WHAT YOU SHOULD DO:
Whenever the word "dazu" turns up in a line of the data below, copy that line.

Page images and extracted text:

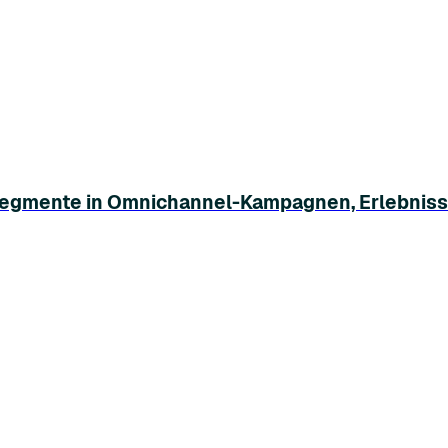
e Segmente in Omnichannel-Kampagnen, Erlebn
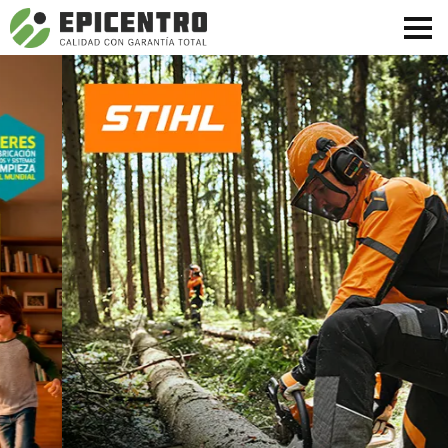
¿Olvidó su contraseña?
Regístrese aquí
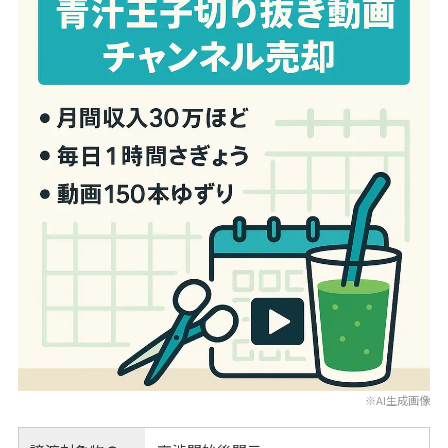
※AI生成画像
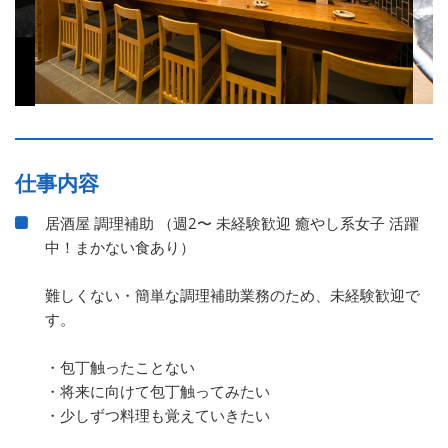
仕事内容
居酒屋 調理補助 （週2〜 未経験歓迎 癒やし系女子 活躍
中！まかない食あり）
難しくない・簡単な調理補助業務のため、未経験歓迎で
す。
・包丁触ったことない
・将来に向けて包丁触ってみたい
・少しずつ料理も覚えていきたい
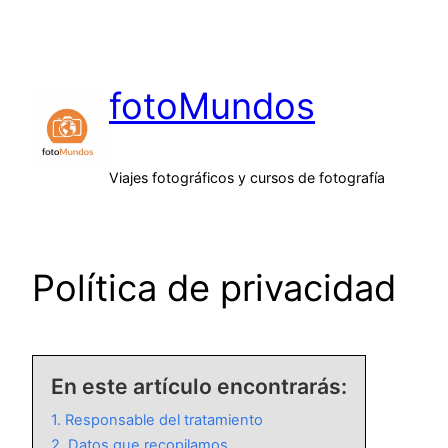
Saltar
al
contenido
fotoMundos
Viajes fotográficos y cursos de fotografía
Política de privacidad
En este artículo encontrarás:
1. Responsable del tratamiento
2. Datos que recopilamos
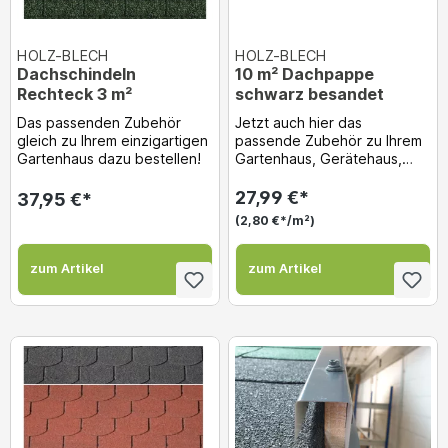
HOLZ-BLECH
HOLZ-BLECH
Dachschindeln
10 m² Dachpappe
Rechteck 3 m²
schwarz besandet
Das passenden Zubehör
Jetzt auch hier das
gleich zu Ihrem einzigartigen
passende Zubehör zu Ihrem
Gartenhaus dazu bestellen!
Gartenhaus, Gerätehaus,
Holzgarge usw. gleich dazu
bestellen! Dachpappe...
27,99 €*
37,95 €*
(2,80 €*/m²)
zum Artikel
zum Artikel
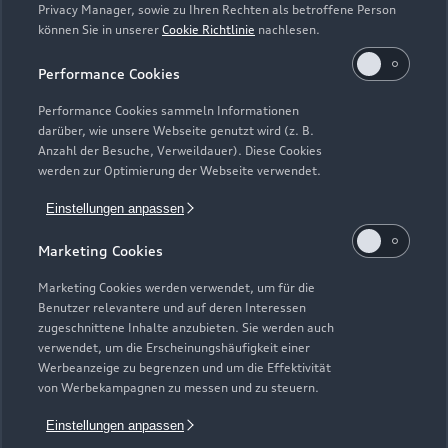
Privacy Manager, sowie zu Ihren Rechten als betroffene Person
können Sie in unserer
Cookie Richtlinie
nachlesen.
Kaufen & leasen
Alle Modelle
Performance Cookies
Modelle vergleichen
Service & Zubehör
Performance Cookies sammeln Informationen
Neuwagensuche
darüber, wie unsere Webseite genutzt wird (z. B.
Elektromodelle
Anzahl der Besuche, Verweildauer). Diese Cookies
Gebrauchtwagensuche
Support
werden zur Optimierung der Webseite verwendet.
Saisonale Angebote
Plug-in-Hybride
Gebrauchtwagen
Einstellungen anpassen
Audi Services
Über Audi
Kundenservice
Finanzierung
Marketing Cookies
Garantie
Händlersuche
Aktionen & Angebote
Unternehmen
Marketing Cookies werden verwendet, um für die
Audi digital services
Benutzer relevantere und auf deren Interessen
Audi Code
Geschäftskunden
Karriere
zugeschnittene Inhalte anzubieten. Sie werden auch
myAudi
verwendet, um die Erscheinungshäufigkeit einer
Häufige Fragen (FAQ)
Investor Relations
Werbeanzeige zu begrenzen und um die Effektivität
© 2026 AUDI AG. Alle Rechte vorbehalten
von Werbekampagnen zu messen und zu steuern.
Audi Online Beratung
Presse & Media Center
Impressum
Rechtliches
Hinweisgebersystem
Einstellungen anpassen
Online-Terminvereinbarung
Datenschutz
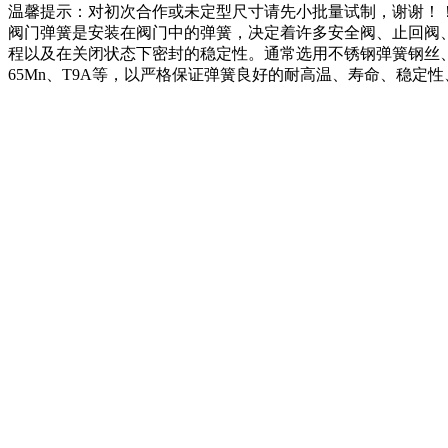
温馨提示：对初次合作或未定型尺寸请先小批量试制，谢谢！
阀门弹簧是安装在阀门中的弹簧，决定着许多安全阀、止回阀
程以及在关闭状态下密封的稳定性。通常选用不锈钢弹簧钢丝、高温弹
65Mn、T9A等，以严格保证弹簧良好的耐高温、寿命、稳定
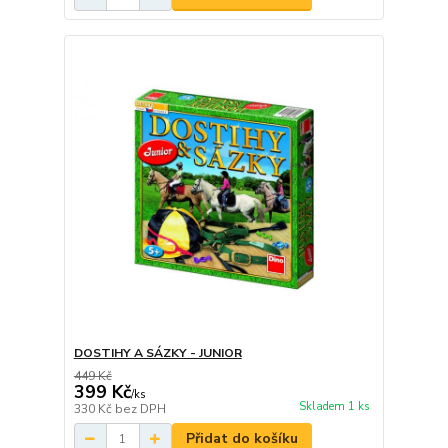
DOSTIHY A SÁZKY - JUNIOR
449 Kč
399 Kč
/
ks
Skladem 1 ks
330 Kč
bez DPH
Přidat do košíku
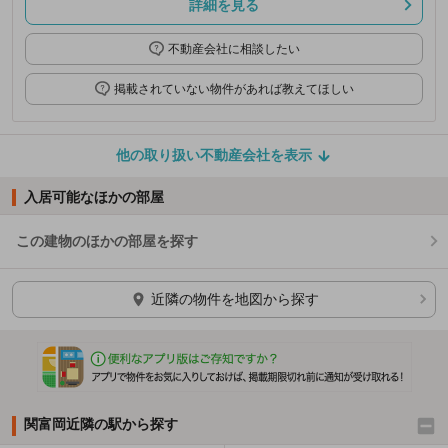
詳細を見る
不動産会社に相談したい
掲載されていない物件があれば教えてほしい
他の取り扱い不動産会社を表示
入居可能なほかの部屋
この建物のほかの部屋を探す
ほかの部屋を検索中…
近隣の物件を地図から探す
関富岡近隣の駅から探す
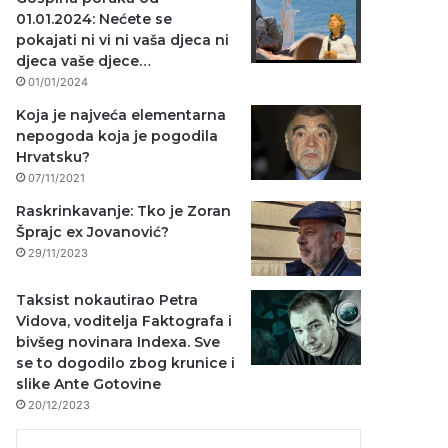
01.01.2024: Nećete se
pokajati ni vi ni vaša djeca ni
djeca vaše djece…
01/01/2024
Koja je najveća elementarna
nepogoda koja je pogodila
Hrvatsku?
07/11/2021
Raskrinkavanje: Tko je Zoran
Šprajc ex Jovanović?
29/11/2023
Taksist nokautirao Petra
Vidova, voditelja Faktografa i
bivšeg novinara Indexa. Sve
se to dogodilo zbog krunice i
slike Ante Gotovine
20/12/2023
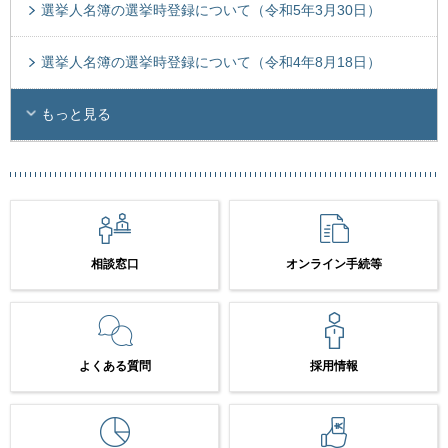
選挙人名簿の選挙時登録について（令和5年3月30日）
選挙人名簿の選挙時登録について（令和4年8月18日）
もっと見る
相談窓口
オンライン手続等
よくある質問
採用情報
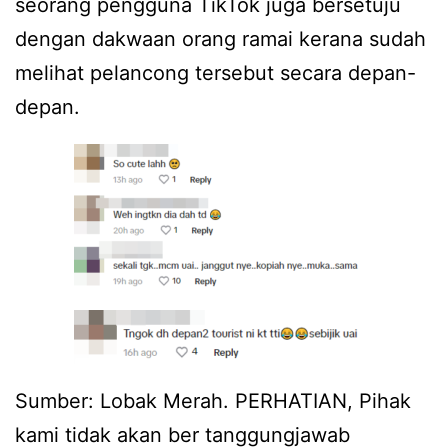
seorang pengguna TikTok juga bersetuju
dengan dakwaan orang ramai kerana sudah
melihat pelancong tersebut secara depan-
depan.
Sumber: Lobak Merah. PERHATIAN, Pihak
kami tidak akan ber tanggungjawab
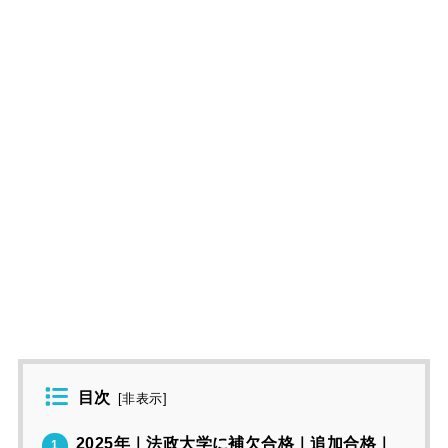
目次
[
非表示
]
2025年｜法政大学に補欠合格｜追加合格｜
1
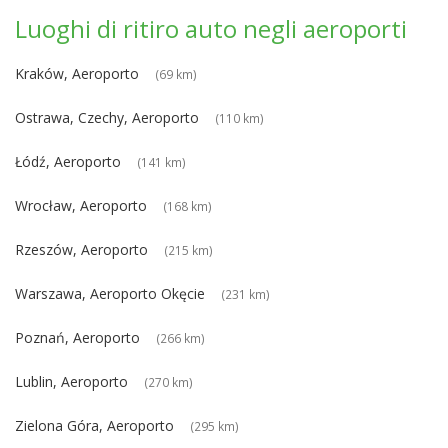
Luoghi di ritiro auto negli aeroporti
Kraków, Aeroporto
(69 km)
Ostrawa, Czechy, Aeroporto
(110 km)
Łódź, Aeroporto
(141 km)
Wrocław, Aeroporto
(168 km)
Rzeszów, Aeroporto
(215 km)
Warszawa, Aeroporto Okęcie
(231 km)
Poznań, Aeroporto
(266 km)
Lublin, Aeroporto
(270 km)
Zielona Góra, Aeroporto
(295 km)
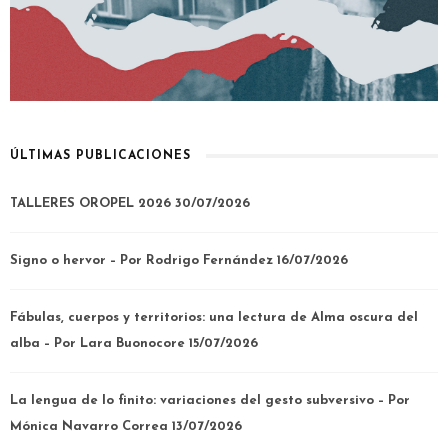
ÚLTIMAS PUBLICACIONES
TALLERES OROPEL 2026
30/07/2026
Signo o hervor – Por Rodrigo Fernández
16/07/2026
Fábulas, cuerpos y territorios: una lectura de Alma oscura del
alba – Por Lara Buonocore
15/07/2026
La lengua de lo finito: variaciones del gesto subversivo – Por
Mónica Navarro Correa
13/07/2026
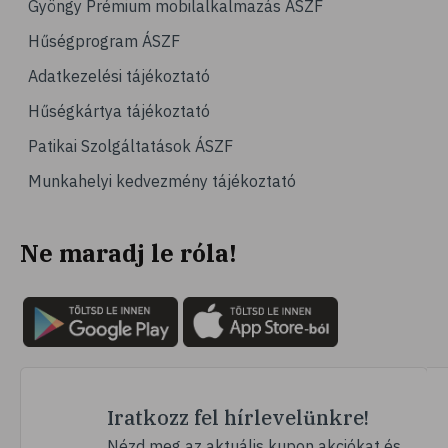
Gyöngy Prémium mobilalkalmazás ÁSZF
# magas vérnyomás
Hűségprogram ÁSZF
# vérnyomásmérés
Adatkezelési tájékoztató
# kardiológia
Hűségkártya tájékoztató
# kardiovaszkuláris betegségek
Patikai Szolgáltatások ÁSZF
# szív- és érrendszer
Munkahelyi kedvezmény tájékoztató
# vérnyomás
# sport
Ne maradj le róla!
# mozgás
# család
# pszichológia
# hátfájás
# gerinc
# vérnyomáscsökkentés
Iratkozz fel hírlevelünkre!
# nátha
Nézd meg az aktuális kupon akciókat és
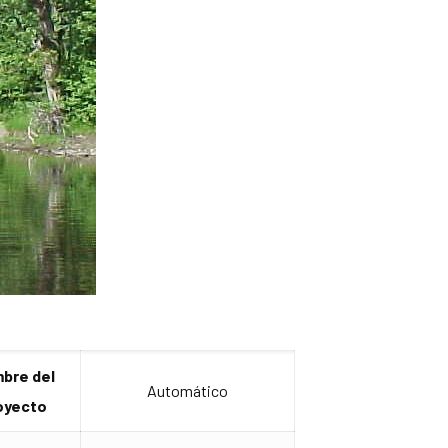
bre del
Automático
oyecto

RESULT:
Gartenhaus dazu bestellen!
Holzgarge usw. gleich dazu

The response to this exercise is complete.